Cancer research: A chemotherapy drug, currently used for treating breast and lung cancers, could help to increase survival rates among men with advanced prostate cancer by more than a fifth, new research suggests.
Clinical trials on almost 1,000 patients from more than 20 countries, including Ireland, showed how use of the Aventis drug Taxotere, also known as Docetaxel, reduced risk of death by 20 to 24 per cent in serious cases of prostate cancer.
One of the lead investigators in the trials, Dr Daniel Petrylak, who was in Dublin this week to present the findings to a clinical symposium, said the research was a breakthrough for a group of patients for whom "everything else had failed".
"It is the first time we have seen anything that makes these patients live longer," he said.
"The patients are incurable but we have been able to extend their life span, and improve their quality of life."
In the first of two studies, 327 patients from 23 countries, including Ireland, were chosen for one of three treatment regimes involving Taxotere, supplemented by prednisone, or mitoxantrone.
In the second study, 770 US patients were given Taxotere, supplemented by estramustine, or mitoxantrone, over different time periods.
Dr Petrylak, a urological oncologist at Columbia University, New York, said the majority of patients in the trials were over 65 years, and had been given just a year to 18 months to live. He said men with less advanced prostate cancers could benefit even more from the drug, although he conceded the treatment might not be suitable for everyone.
"We still don't have a good marker to identify who will benefit from treatment and who we should watch instead. Early detection and possible surgery may help some patients. But it may not be the best for everyone and we need better ways of finding out."

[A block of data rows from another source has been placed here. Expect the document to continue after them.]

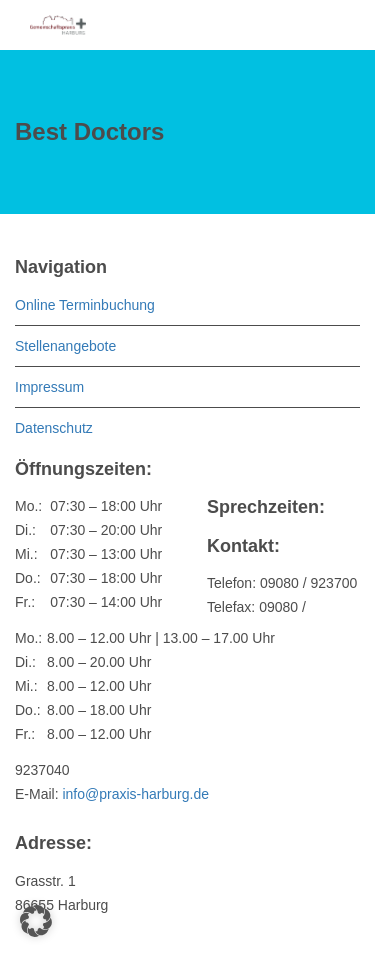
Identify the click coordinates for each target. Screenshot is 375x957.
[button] (36, 921)
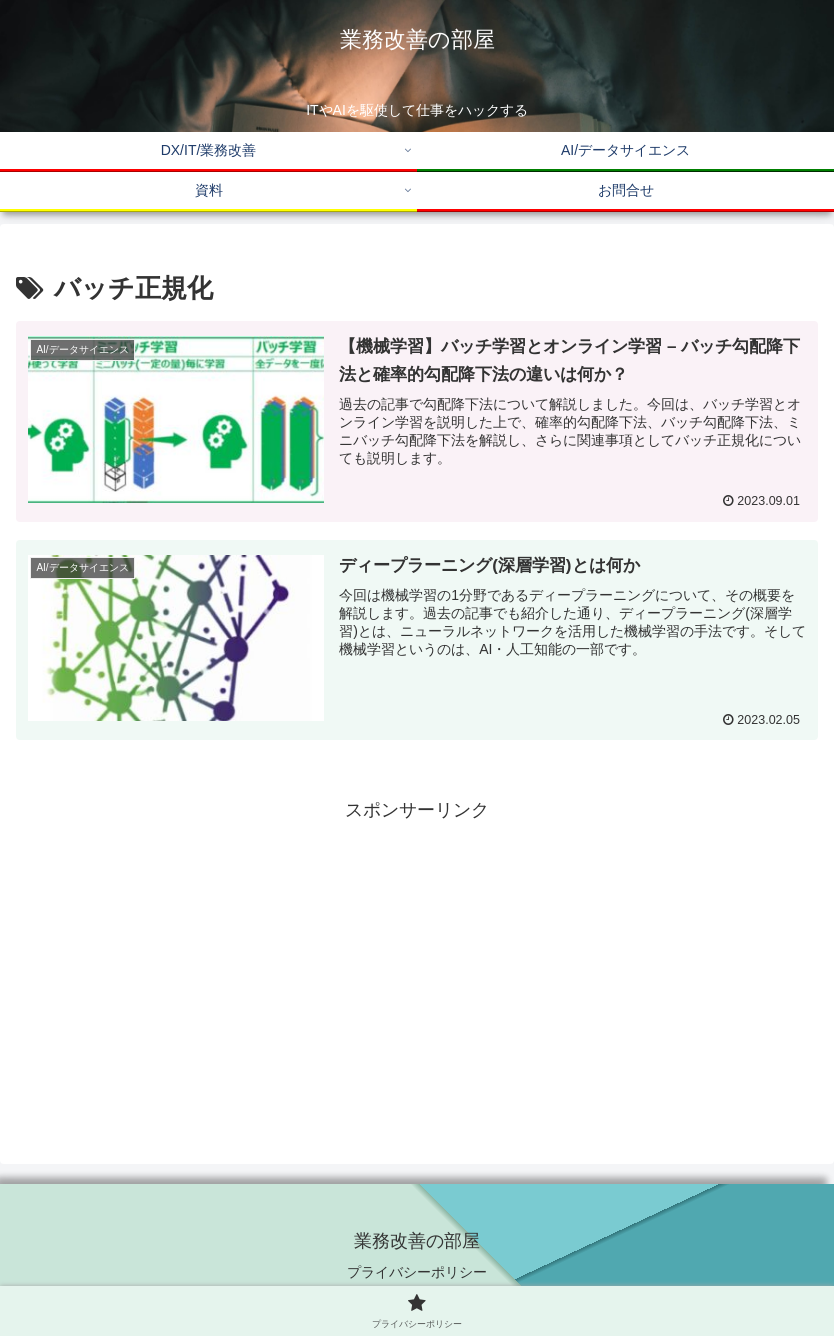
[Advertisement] (417, 967)
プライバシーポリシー (417, 1272)
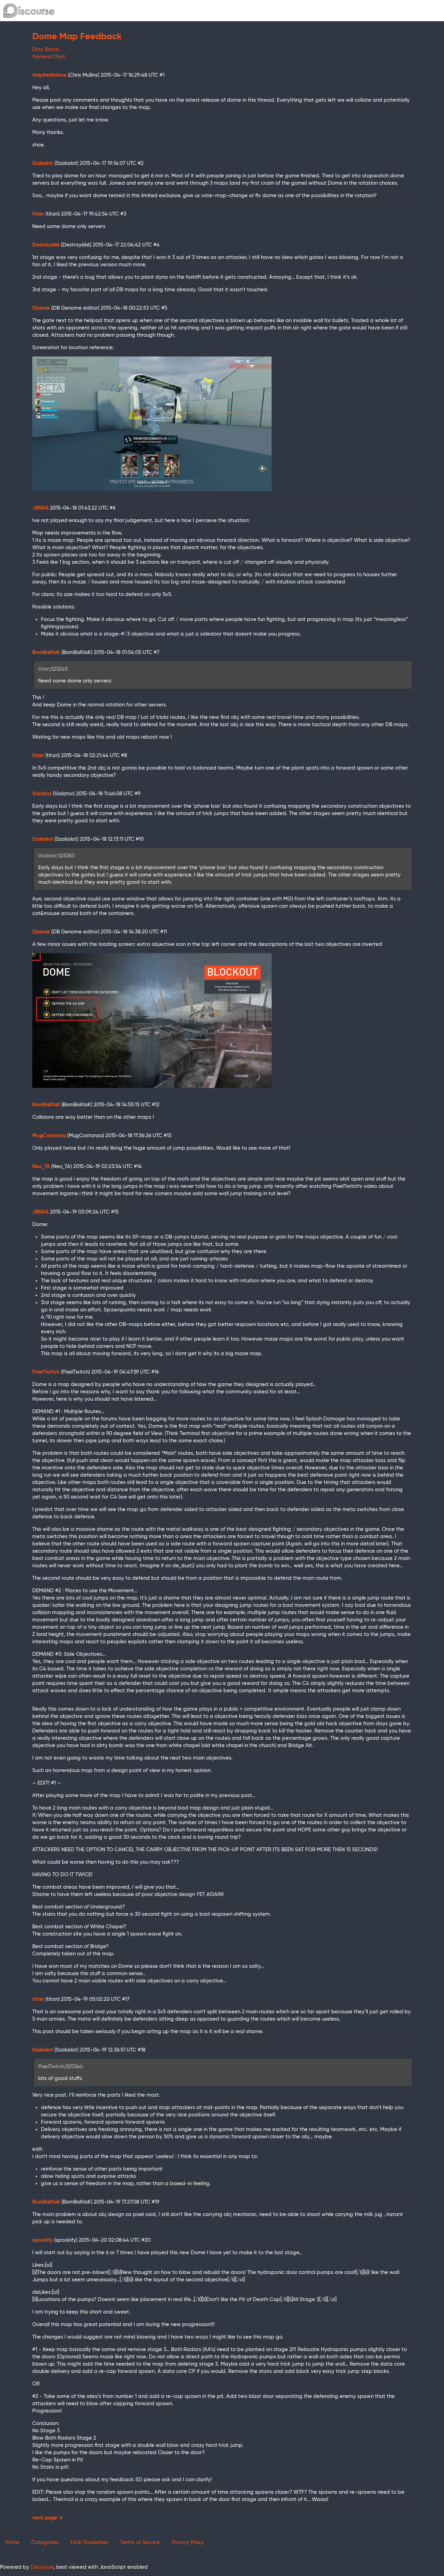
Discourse (42, 2567)
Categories (45, 2542)
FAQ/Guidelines (89, 2542)
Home (12, 2542)
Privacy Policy (188, 2542)
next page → (47, 2517)
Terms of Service (140, 2542)
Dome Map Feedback (77, 36)
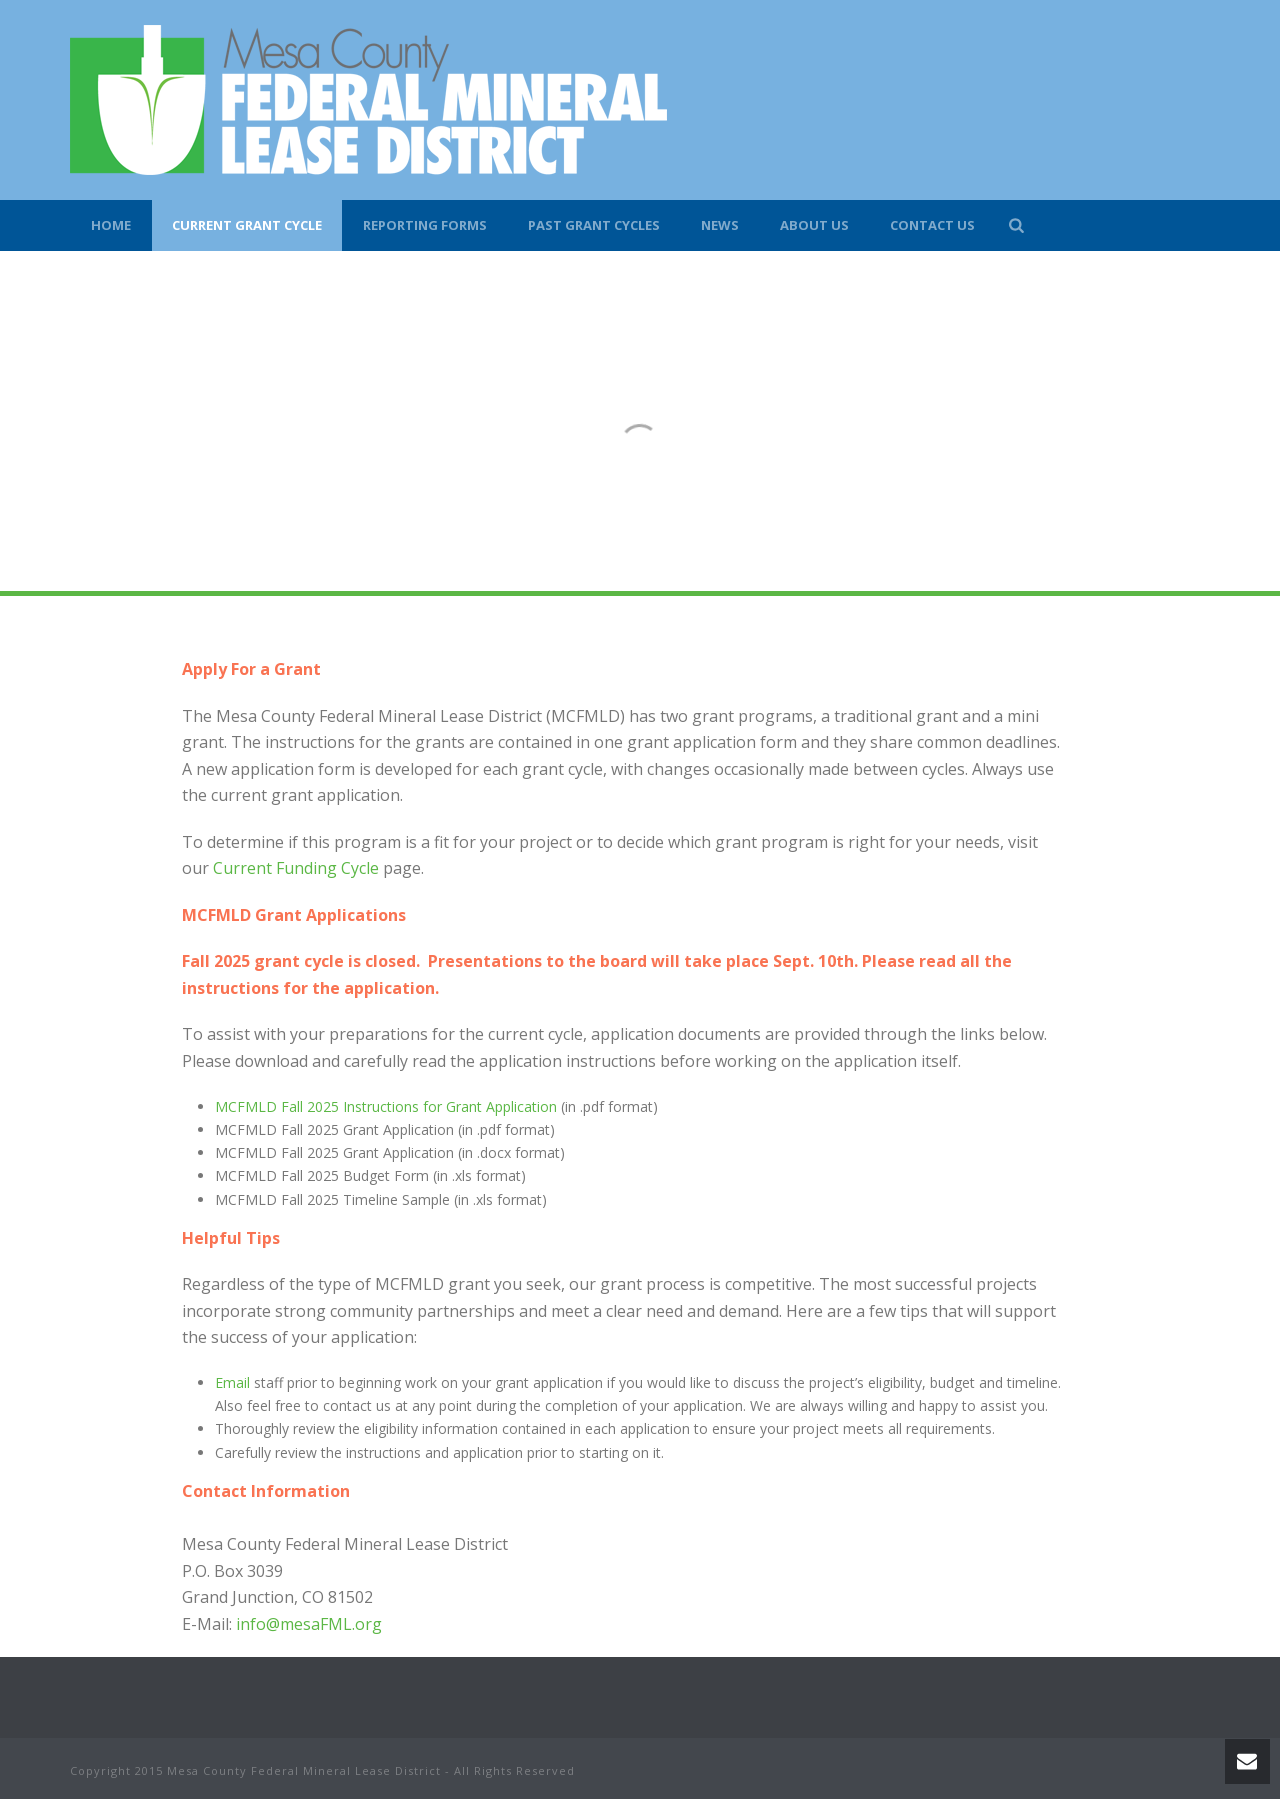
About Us (814, 225)
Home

PSA (Prostate Specific Antibodies) tests are used to identify cases of prostate cancer. The disease often goes untreated on the basis that other ailments will more quickly bring about the patient's death. Nonetheless, up to 500 men a year are said to die in Ireland from the disease.
Dr Petrylak warned against complacency: "It's no longer a disease for frail old men. People are living longer, and it's going to be an increasing problem for the future.
"It is true some patients will die with prostate cancer rather than from it. But 30,000 men die each year in the US from the disease. It's the second most common cancer among men after lung cancer."
Dr John McCaffrey, consultant medical oncologist at the Mater Hospital, Dublin, welcomed the new research: "For the first time a chemotherapy drug - Taxotere - has been shown to extend life in men with advanced prostate cancer when hormone treatment fails to work.
"Freedom from pain and other distressing symptoms was more likely to occur if Taxotere was given to these men. Before now, chemotherapy improved quality of life but not length of life. Taxotere has delivered on both levels, which are obviously crucial to patients - longer life and better quality to that life," he said.
Dr Tracy Cunningham, medical director of Avendis Ireland, described the research as "a significant milestone" in cancer care.
"In Ireland, Taxotere is already approved in breast and lung cancer and, based on this excellent data, we expect it soon to be licensed in prostate cancer as well," she said.